Indexing and one hot encoding gives the same results. We'll use indexing as it's faster.

In [13]:
# Indexing multiple values
# Singce our shape of input is 32, 3
print(C[[5, 6, 7]])
# Works also with tensor
print(C[torch.tensor([5, 6, 7])])

tensor([[-0.8276,  0.2831],
        [-0.0419,  0.4953],
        [-0.5341, -0.0607]])
tensor([[-0.8276,  0.2831],
        [-0.0419,  0.4953],
        [-0.5341, -0.0607]])


In [14]:
# The total equivalent would be
C[X]

tensor([[[ 1.0654, -0.4189],
         [ 1.0654, -0.4189],
         [ 1.0654, -0.4189]],

        [[ 1.0654, -0.4189],
         [ 1.0654, -0.4189],
         [-0.8276,  0.2831]],

        [[ 1.0654, -0.4189],
         [-0.8276,  0.2831],
         [ 0.4999,  0.7069]],

        [[-0.8276,  0.2831],
         [ 0.4999,  0.7069],
         [ 0.4999,  0.7069]],

        [[ 0.4999,  0.7069],
         [ 0.4999,  0.7069],
         [-0.1886,  0.6077]],

        [[ 1.0654, -0.4189],
         [ 1.0654, -0.4189],
         [ 1.0654, -0.4189]],

        [[ 1.0654, -0.4189],
         [ 1.0654, -0.4189],
         [-0.4966, -0.9387]],

        [[ 1.0654, -0.4189],
         [-0.4966, -0.9387],
         [ 1.0523,  0.7024]],

        [[-0.4966, -0.9387],
         [ 1.0523,  0.7024],
         [ 0.6127, -1.3213]],

        [[ 1.0523,  0.7024],
         [ 0.6127, -1.3213],
         [-0.1330,  0.0134]],

        [[ 0.6127, -1.3213],
         [-0.1330,  0.0134],
         [ 0.6127, -1.3213]],

        [[-0.1330,  0

In [15]:
# Let's verify this
C[X].shape

torch.Size([32, 3, 2])

32 is total number of inputs with shape 3 and dimensional embedding 2.

In [16]:
X[13, 2]

tensor(1)

In [17]:
C[X][13, 2]

tensor([-0.1886,  0.6077])

In [18]:
C[1]

tensor([-0.1886,  0.6077])

In [19]:
emb = C[X]
emb.shape

torch.Size([32, 3, 2])

Now the embedding lookup table is completed.

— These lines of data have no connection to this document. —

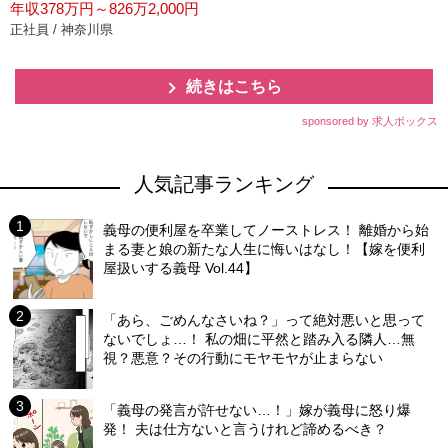
年収378万円～826万2,000円
正社員 / 神奈川県
続きはこちら
sponsored by 求人ボックス
人気記事ランキング
義母の便利屋を卒業してノーストレス！ 離婚から始
まる妻と娘の新たな人生に悔いはなし！【嫁を便利
屋扱いする義母 Vol.44】
「あら、ごめんなさいね？」って絶対悪いと思って
ないでしょ…！ 私の畑に平然と踏み入る隣人…無
視？悪意？その行動にモヤモヤが止まらない
「義母の発言が許せない…！」嫁が義母に怒り爆
発！ 夫は仕方ないと言うけれど諦めるべき？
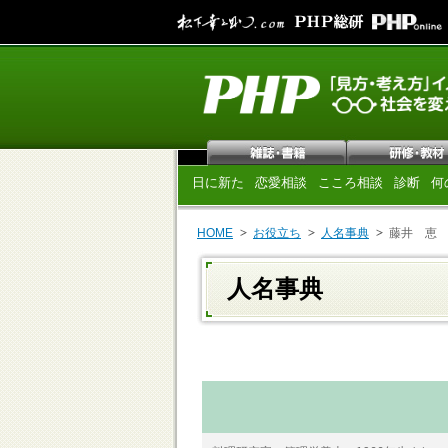
日に新た
恋愛相談
こころ相談
診断
何
HOME
お役立ち
人名事典
藤井 恵
人名事典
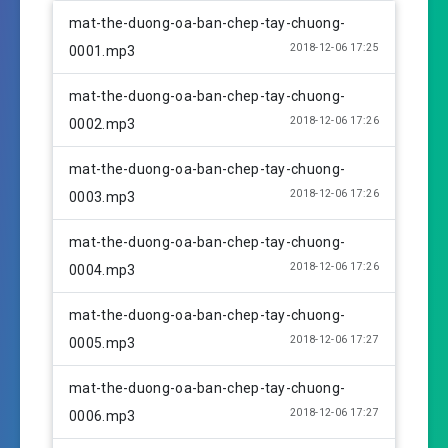
l
u
e
mat-the-duong-oa-ban-chep-tay-chuong-
a
t
t
2018-12-06 17:25
0001.mp3
y
e
t
i
mat-the-duong-oa-ban-chep-tay-chuong-
n
2018-12-06 17:26
0002.mp3
g
s
mat-the-duong-oa-ban-chep-tay-chuong-
2018-12-06 17:26
0003.mp3
mat-the-duong-oa-ban-chep-tay-chuong-
2018-12-06 17:26
0004.mp3
mat-the-duong-oa-ban-chep-tay-chuong-
2018-12-06 17:27
0005.mp3
mat-the-duong-oa-ban-chep-tay-chuong-
2018-12-06 17:27
0006.mp3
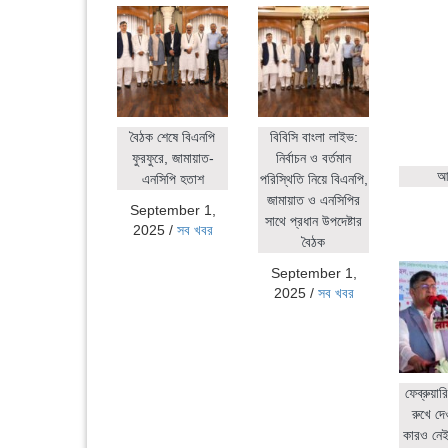
বৈঠক শেষে বিএনপি
বিবিসি বাংলা লাইভ:
ফুরফুরে, জামায়াত-
নির্বাচন ও বর্তমান
আহ
এনসিপি হতাশ
পরিস্থিতি নিয়ে বিএনপি,
জামায়াত ও এনসিপির
September 1,
সাথে প্রধান উপদেষ্টার
2025
/
সব খবর
বৈঠক
September 1,
2025
/
সব খবর
ফেব্রুয়ার
রুখে দে
কারও নেই:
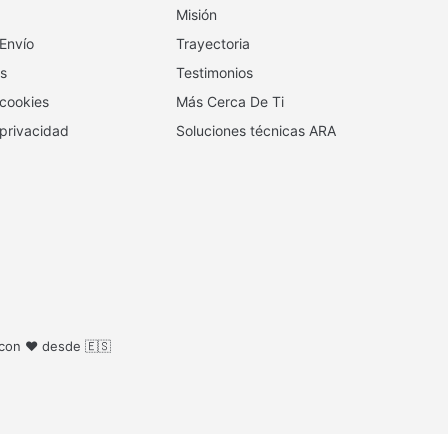
Misión
 Envío
Trayectoria
s
Testimonios
 cookies
Más Cerca De Ti
 privacidad
Soluciones técnicas ARA
 con ❤️ desde 🇪🇸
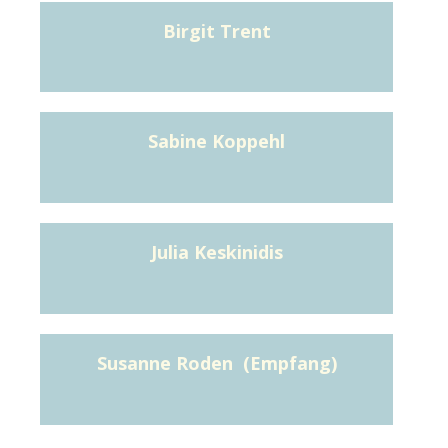
Birgit Trent
Sabine Koppehl
Julia Keskinidis
Susanne Roden (Empfang)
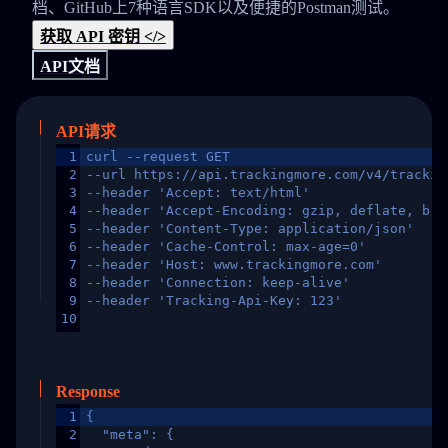
档、GitHub上7种语言SDK以及便捷的Postman测试。
获取 API 密钥 </>
API文档
API请求
1
curl --request GET
2
--url https://api.trackingmore.com/v4/trackin
3
--header 'Accept: text/html'
4
--header 'Accept-Encoding: gzip, deflate, br,
5
--header 'Content-Type: application/json'
6
--header 'Cache-Control: max-age=0'
7
--header 'Host: www.trackingmore.com'
8
--header 'Connection: keep-alive'
9
--header 'Tracking-Api-Key: 123'
10
Response
1
{
2
  "meta": {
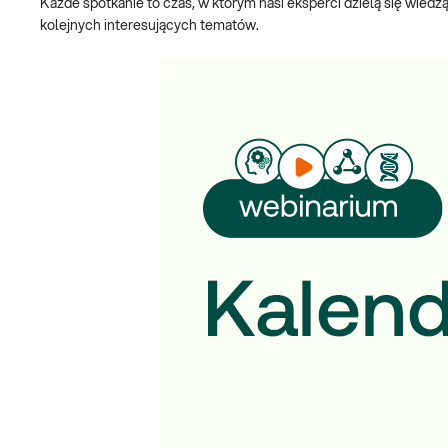
Każde spotkanie to czas, w którym nasi eksperci dzielą się wi
kolejnych interesujących tematów.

## Implementing the hidden layer plus internals of torch.Tensor, storage and views

In [20]:
# Intitializing weights and biases
W1 = torch.randn((
    6, # 3(inputs) * 2(embedding dim)
    100 # Number of neurons
))
b1 = torch.randn(100)

In [21]:
W1.shape

torch.Size([6, 100])

In [22]:
# # Inputs * weights + bias will not work  now
# # as dimensions of weighs and input doesn't abide
# # by matrix multiplication rulees
# # shape of input [32, 3, 2], weights [6, 100]
# emb @ W1 + b1

RuntimeError: mat1 and mat2 shapes cannot be multiplied (96x2 and 6x100)

PyTorch's tensor's a really powerful, because ut has tons of methods to allow us to create modify and perfom lot's of operations on it.

We're gonna use [torch.cat](https://pytorch.org/docs/stable/generated/torch.cat.html) to tackle the above problem.

In [23]:
cat_tensors = torch.cat([emb[:, 0, :], emb[:, 1, :], emb[:, 2, :]], 1)
cat_tensors.shape

torch.Size([32, 6])

In [24]:
# To generalize this in case of diffrent block size
# We'll use unbind with cat
unbind_tensors = torch.unbind(emb, 1)
# Gives a list which is exactly the same
# as cat_tensors abov
len(unbind_tensors)

3

In [25]:
cat_unbind_tensors = torch.cat(unbind_tensors, 1)
cat_unbind_tensors.shape

torch.Size([32, 6])

Now irrespective of block size the above code will run.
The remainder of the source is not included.